In this research, a series of (MDGP, 1) compounds were synthesized and analyzed for their in vitro antimicrobial, cytotoxicity, and in silico properties. The insertion of various aliphatic and aromatic groups into the (MDGP, 1) structures can significantly improve their biological activity. The synthesized compounds were more effective against gram-positive bacteria than gram-negative bacteria. The examined compounds also showed potential efficacy against all fungal strains. In particular, the study showed that benzoyl compounds (5–7) had better pharmacokinetic and biological profiles and could be more effective against bacteria and fungi. Molecular docking was used to explain these findings because it showed that MDGP compounds have promising antimicrobial effects. With the dengue virus-1 NS2B/NS3 protease, MDGP compounds 27 had positive interactions and binding energies when they were bound to it. The ability of the compounds (5–7) to fight against the target was very effective in silico studies. The molecular electrostatic potential study showed where the ligand had the most negative and positive surface areas. This helped predict where the best places for hydrogen bonding sites would be. This finding was strongly supported by MD simulations at 150 ns, which showed that the docked complex was stable in its binding in the trajectory analysis. Additionally, most of the designed molecules had better kinetic factors and still followed all of the rules for drugs and therapeutics.

Supplementary Materials

The following supporting information can be downloaded at: https://www.mdpi.com/article/10.3390/ph16070998/s1, Figure S1: Spectra; Figure S2–S5: Antimicrobial; Figure S6: Alignment and Ramachandran plot of dengue virus 1 NS2B/NS3. Table S1: MIC and MBC values; Tables S2–S4: In silico; Table S5: Name of the pathogenic microorganisms.

Author Contributions

F.A. (Faez Ahmmed): synthetic experiments; S.H.A.-M. and E.M.A.: editing, validation, resources; I.H.E.: computation and interpretation of results; F.A. (Ferdausi Ali): microbial assay; A.R.B., J.J. and T.B.H.: validation and improvement of the article; S.M.A.K.: conceptualization, methodology, article writing, results monitoring, and supervision. All authors have read and agreed to the published version of the manuscript.

Funding

This work was supported by Princess Nourah Bint Abdulrahman University Researchers Supporting Project number (PNURSP2023R158) Princess Nourah Bint Abdulrahman University, Riyadh, Saudi Arabia. Additionally, this work was supported by the Research and Publication Cell (2022–2023), University of Chittagong, Bangladesh.
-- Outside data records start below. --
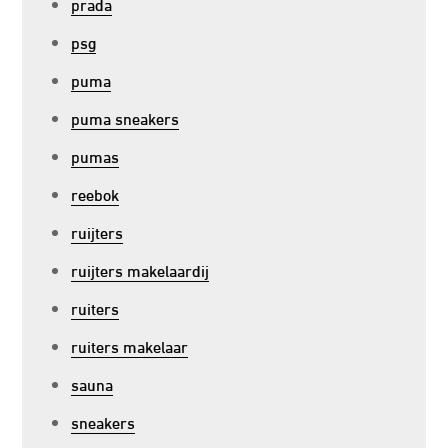
prada
psg
puma
puma sneakers
pumas
reebok
ruijters
ruijters makelaardij
ruiters
ruiters makelaar
sauna
sneakers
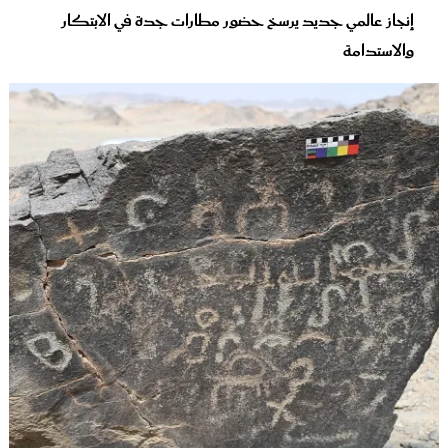
إنجاز عالمي جديد يرسخ حضور مطارات جدة في الابتكار
والاستدامة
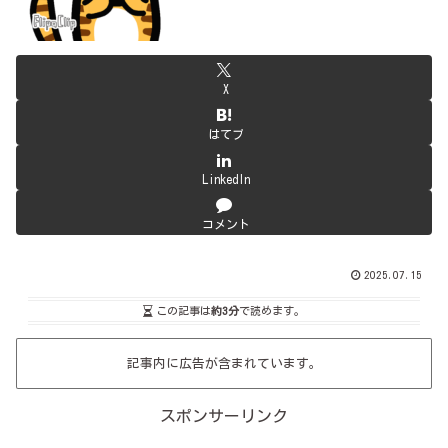
X
はてブ
LinkedIn
コメント
2025.07.15
この記事は
約3分
で読めます。
記事内に広告が含まれています。
スポンサーリンク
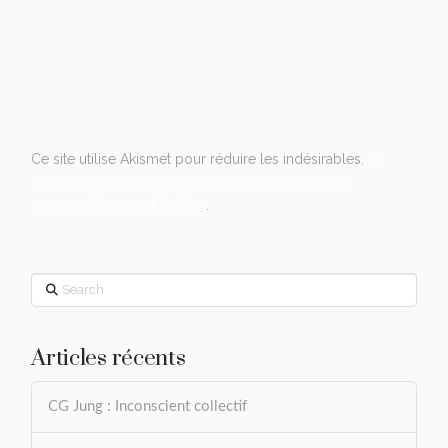
Ce site utilise Akismet pour réduire les indésirables.
En
savoir plus sur la façon dont les données de vos
commentaires sont traitées
.
Search
Articles récents
CG Jung : Inconscient collectif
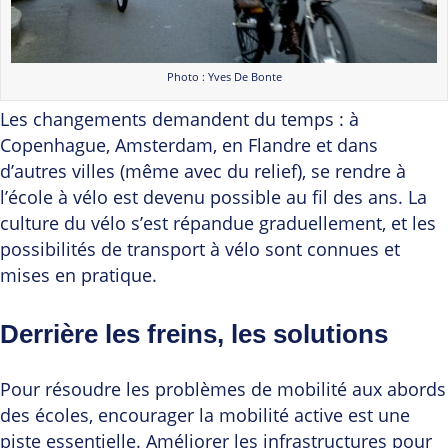
Photo : Yves De Bonte
Les changements demandent du temps : à
Copenhague, Amsterdam, en Flandre et dans
d’autres villes (même avec du relief), se rendre à
l’école à vélo est devenu possible au fil des ans. La
culture du vélo s’est répandue graduellement, et les
possibilités de transport à vélo sont connues et
mises en pratique.
Derrière les freins, les solutions
Pour résoudre les problèmes de mobilité aux abords
des écoles, encourager la mobilité active est une
piste essentielle. Améliorer les infrastructures pour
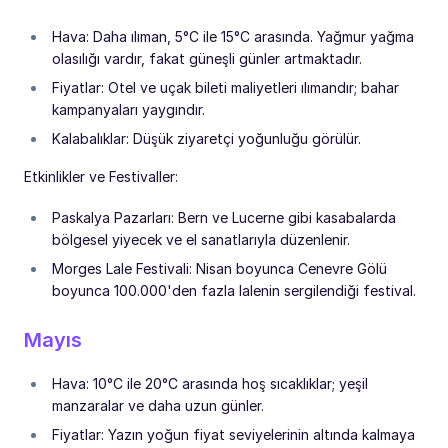
Hava: Daha ılıman, 5°C ile 15°C arasında. Yağmur yağma
olasılığı vardır, fakat güneşli günler artmaktadır.
Fiyatlar: Otel ve uçak bileti maliyetleri ılımandır; bahar
kampanyaları yaygındır.
Kalabalıklar: Düşük ziyaretçi yoğunluğu görülür.
Etkinlikler ve Festivaller:
Paskalya Pazarları: Bern ve Lucerne gibi kasabalarda
bölgesel yiyecek ve el sanatlarıyla düzenlenir.
Morges Lale Festivali: Nisan boyunca Cenevre Gölü
boyunca 100.000'den fazla lalenin sergilendiği festival.
Mayıs
Hava: 10°C ile 20°C arasında hoş sıcaklıklar; yeşil
manzaralar ve daha uzun günler.
Fiyatlar: Yazın yoğun fiyat seviyelerinin altında kalmaya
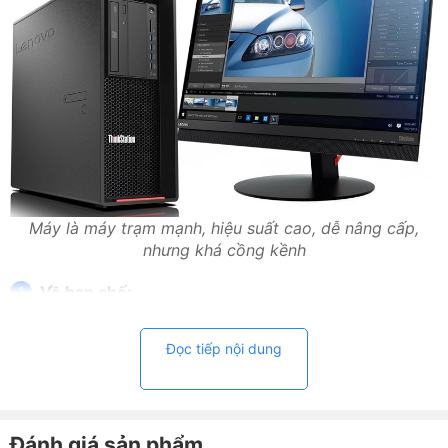
Máy là máy trạm mạnh, hiệu suất cao, dễ nâng cấp,
nhưng khá cồng kềnh
Về hạn chế:
- Kích thước hơi cồng kềnh, chiếm diện tích không gian
Đọc tiếp nội dung
làm việc.
- Giá thành cao so với các máy tính cá nhân hoặc các
máy tính trạm tầm trung.
Đánh giá sản phẩm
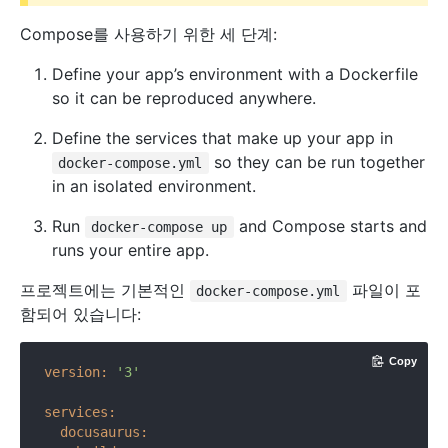
Compose를 사용하기 위한 세 단계:
Define your app’s environment with a Dockerfile
so it can be reproduced anywhere.
Define the services that make up your app in
so they can be run together
docker-compose.yml
in an isolated environment.
Run
and Compose starts and
docker-compose up
runs your entire app.
프로젝트에는 기본적인
파일이 포
docker-compose.yml
함되어 있습니다:
Copy
version:
'3'
services:
docusaurus:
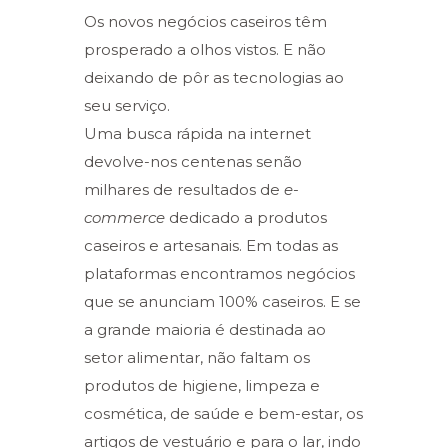
Os novos negócios caseiros têm
prosperado a olhos vistos. E não
deixando de pôr as tecnologias ao
seu serviço.
Uma busca rápida na internet
devolve-nos centenas senão
milhares de resultados de
e-
commerce
dedicado a produtos
caseiros e artesanais. Em todas as
plataformas encontramos negócios
que se anunciam 100% caseiros. E se
a grande maioria é destinada ao
setor alimentar, não faltam os
produtos de higiene, limpeza e
cosmética, de saúde e bem-estar, os
artigos de vestuário e para o lar, indo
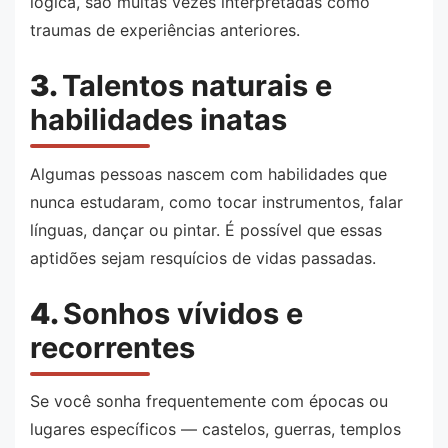
lógica, são muitas vezes interpretadas como
traumas de experiências anteriores.
3.
Talentos naturais e
habilidades inatas
Algumas pessoas nascem com habilidades que
nunca estudaram, como tocar instrumentos, falar
línguas, dançar ou pintar. É possível que essas
aptidões sejam resquícios de vidas passadas.
4.
Sonhos vívidos e
recorrentes
Se você sonha frequentemente com épocas ou
lugares específicos — castelos, guerras, templos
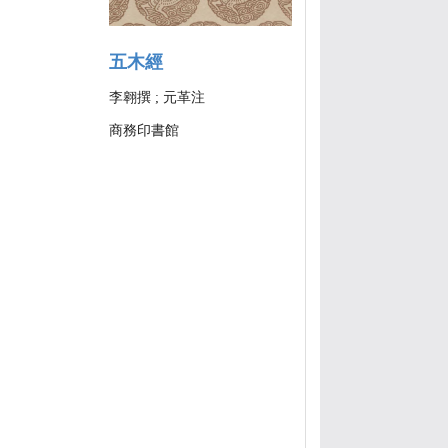
五木經
李翱撰 ; 元革注
商務印書館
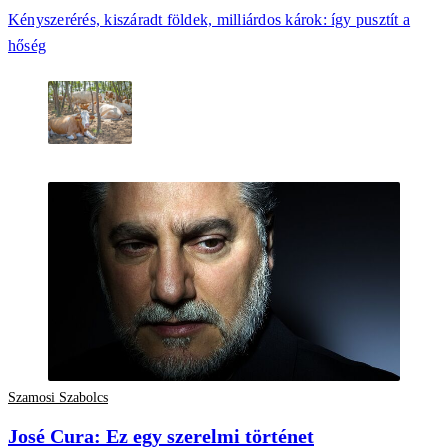
Kényszerérés, kiszáradt földek, milliárdos károk: így pusztít a
hőség
Szamosi Szabolcs
José Cura: Ez egy szerelmi történet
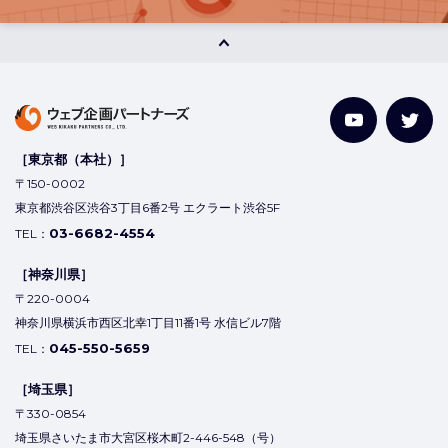
［東京都（本社）］
〒150-0002
東京都渋谷区渋谷3丁目6番2号 エクラート渋谷5F
03-6682-4554
TEL：
［神奈川県］
〒220-0004
神奈川県横浜市西区北幸1丁目11番1号 水信ビル7階
045-550-5659
TEL：
［埼玉県］
〒330-0854
埼玉県さいたま市大宮区桜木町2-446-548（号）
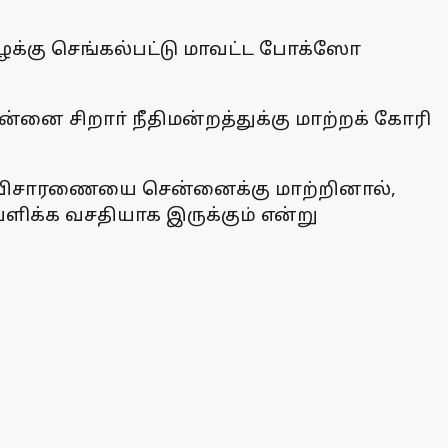
ன வழக்கு செங்கல்பட்டு மாவட்ட போக்ஸோ
்னை சிறாா் நீதிமன்றத்துக்கு மாற்றக் கோரி
கு விசாரணையை சென்னைக்கு மாற்றினால்,
ளிக்க வசதியாக இருக்கும் என்று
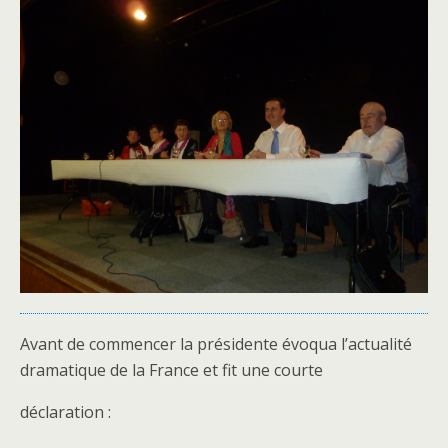
Avant de commencer la présidente évoqua l’actualité
dramatique de la France et fit une courte
déclaration :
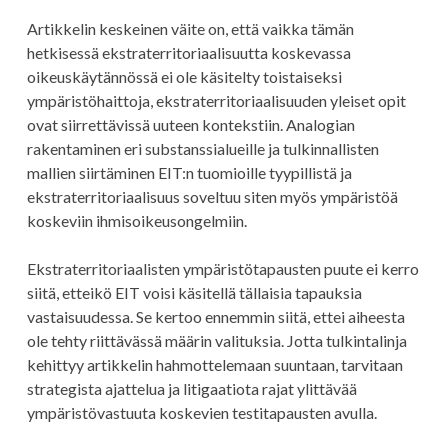
Artikkelin keskeinen väite on, että vaikka tämän
hetkisessä ekstraterritoriaalisuutta koskevassa
oikeuskäytännössä ei ole käsitelty toistaiseksi
ympäristöhaittoja, ekstraterritoriaalisuuden yleiset opit
ovat siirrettävissä uuteen kontekstiin. Analogian
rakentaminen eri substanssialueille ja tulkinnallisten
mallien siirtäminen EIT:n tuomioille tyypillistä ja
ekstraterritoriaalisuus soveltuu siten myös ympäristöä
koskeviin ihmisoikeusongelmiin.
Ekstraterritoriaalisten ympäristötapausten puute ei kerro
siitä, etteikö EIT voisi käsitellä tällaisia tapauksia
vastaisuudessa. Se kertoo ennemmin siitä, ettei aiheesta
ole tehty riittävässä määrin valituksia. Jotta tulkintalinja
kehittyy artikkelin hahmottelemaan suuntaan, tarvitaan
strategista ajattelua ja litigaatiota rajat ylittävää
ympäristövastuuta koskevien testitapausten avulla.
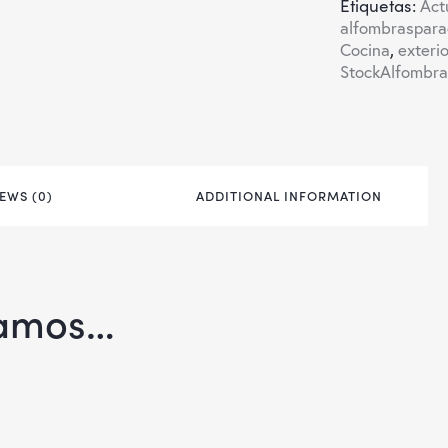
Etiquetas:
Act
alfombraspara
Cocina
,
exterio
StockAlfombra
EWS (0)
ADDITIONAL INFORMATION
damos…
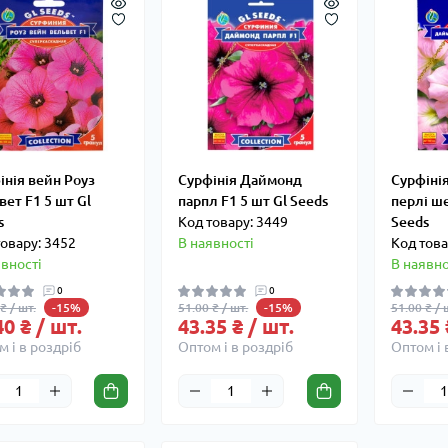
інія вейн Роуз
Сурфінія Даймонд
Сурфіні
вет F1 5 шт Gl
парпл F1 5 шт Gl Seeds
перлі ше
s
Код товару: 3449
Seeds
товару: 3452
В наявності
Код това
явності
В наявно
0
0
₴ / шт.
51.00 ₴ / шт.
51.00 ₴ / 
-15%
-15%
40 ₴ / шт.
43.35 ₴ / шт.
43.35 
 і в роздріб
Оптом і в роздріб
Оптом і 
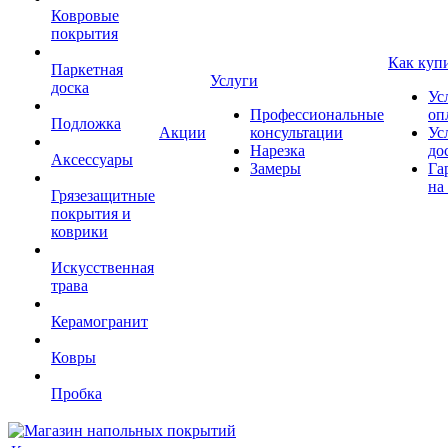
Ковровые
покрытия
Как куп
Паркетная
Услуги
доска
Ус
Профессиональные
оп
Подложка
Акции
консультации
Ус
Нарезка
до
Аксессуары
Замеры
Га
на
Грязезащитные
покрытия и
коврики
Искусственная
трава
Керамогранит
Ковры
Пробка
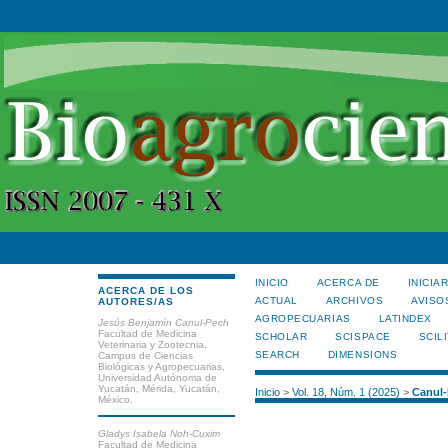
INICIO
ACERCA DE
INICIA
ACERCA DE LOS
ACTUAL
ARCHIVOS
AVISO
AUTORES/AS
AGROPECUARIAS
LATINDEX
Jesús Benjamín Canul-Pech
Facultad de Medicina
SCHOLAR
SCISPACE
SCILI
Veterinaria y Zootecnia,
SEARCH
DIMENSIONS
Campus de Ciencias
Biológicas y Agropecuarias,
Universidad Autónoma de
Yucatán, Mérida, Yucatán,
Inicio
>
Vol. 18, Núm. 1 (2025)
>
Canul
México.
Gladys Isabela Noh-Cuxim
Facultad de Medicina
Institutional Review Board Statement

Not applicable.

Informed Consent Statement

Not applicable.

Data Availability Statement

Data are available in the article and the Supplementary Materials.

Acknowledgments

The authors are thankful to the Princess Nourah Bint Abdulrahman University Researchers for supporting this research [Project number (PNURSP2023R158)] Princess Nourah Bint Abdulrahman University, Riyadh, Saudi Arabia. In addition, this work was supported by the Research and Publication Cell (2022–2023), University of Chittagong, Bangladesh. We are very much indebted to the Director, Wazed Miah Science Research Centre, JU, and Dhaka, Bangladesh for recording the spectra.

Conflicts of Interest

The authors declare no conflict of interest.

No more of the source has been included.